## Exercise aim:
In the entries that follow, copy exactly each line from the first through the line with "eficiente y rentable, tres".

## Saved entries:
::::::::::

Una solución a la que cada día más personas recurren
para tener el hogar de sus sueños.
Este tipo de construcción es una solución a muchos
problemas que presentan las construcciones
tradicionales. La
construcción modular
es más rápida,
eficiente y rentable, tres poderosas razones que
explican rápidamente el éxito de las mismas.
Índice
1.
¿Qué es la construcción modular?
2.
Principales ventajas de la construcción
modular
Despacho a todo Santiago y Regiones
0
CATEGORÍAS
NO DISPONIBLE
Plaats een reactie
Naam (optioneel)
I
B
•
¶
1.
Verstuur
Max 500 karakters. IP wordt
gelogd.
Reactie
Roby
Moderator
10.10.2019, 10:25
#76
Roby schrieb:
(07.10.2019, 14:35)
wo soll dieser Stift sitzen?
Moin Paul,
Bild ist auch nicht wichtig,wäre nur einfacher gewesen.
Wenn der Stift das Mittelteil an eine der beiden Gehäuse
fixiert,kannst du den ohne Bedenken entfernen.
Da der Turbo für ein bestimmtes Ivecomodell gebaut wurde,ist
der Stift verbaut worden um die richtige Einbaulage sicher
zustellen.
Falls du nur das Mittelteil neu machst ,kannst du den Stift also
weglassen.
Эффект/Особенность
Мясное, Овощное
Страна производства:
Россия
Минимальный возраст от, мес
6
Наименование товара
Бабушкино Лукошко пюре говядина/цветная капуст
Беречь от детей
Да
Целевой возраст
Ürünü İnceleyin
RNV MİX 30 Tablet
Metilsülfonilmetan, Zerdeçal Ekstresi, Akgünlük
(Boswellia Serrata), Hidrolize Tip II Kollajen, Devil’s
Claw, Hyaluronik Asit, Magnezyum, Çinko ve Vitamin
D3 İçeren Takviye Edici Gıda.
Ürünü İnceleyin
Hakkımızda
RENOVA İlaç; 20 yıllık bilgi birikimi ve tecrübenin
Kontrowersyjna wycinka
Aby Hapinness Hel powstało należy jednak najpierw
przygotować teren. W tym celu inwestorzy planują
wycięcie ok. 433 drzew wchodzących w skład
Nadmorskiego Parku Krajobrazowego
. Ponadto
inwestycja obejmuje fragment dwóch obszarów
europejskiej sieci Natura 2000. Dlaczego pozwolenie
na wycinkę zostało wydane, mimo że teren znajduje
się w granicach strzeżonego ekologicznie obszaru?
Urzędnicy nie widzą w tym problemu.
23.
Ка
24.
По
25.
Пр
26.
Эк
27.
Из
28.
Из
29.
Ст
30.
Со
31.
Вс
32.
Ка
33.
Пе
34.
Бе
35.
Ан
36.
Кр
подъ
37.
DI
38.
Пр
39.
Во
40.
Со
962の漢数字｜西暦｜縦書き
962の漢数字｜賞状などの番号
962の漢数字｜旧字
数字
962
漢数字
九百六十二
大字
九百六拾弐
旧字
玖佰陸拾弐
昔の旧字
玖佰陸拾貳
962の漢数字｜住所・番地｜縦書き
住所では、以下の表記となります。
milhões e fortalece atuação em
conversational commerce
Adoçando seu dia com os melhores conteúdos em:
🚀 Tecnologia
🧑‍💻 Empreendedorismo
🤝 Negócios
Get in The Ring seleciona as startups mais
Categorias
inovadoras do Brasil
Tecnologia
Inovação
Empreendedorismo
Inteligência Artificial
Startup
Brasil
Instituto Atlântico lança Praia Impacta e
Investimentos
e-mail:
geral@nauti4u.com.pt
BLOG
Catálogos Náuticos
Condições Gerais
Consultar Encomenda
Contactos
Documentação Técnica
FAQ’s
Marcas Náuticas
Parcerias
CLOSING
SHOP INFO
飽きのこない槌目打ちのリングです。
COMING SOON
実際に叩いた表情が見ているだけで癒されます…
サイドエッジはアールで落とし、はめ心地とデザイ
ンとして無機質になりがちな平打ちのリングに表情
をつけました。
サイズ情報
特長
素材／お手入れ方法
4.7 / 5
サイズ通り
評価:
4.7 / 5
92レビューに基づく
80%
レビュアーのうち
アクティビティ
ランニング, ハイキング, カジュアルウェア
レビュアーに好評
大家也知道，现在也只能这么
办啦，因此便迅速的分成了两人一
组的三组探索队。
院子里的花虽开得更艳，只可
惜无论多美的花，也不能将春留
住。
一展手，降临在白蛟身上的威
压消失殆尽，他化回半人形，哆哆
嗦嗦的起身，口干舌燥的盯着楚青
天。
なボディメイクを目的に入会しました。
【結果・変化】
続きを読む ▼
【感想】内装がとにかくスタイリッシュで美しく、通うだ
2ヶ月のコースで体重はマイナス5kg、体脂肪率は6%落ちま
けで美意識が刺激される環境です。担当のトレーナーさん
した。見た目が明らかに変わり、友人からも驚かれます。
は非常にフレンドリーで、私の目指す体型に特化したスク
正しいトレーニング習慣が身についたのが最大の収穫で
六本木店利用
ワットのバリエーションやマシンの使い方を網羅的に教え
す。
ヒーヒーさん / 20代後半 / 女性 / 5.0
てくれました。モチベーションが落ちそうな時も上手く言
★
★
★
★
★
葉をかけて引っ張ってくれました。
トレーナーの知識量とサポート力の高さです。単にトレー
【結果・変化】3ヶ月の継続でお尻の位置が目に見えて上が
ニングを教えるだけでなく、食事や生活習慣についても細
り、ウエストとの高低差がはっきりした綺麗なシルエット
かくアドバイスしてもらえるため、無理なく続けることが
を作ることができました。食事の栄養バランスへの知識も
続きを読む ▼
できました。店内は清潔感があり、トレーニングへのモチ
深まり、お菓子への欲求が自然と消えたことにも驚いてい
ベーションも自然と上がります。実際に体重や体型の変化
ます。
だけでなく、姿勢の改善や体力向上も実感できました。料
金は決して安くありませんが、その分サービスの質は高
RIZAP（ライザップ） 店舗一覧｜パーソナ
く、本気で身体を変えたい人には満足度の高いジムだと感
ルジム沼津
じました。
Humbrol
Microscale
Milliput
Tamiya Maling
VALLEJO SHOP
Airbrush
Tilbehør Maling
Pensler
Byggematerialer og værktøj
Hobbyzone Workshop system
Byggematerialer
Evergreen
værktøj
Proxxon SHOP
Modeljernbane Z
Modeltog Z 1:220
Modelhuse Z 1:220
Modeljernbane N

::::::::::

## Solution to the exercise:
Una solución a la que cada día más personas recurren
para tener el hogar de sus sueños.
Este tipo de construcción es una solución a muchos
problemas que presentan las construcciones
tradicionales. La
construcción modular
es más rápida,
eficiente y rentable, tres poderosas razones que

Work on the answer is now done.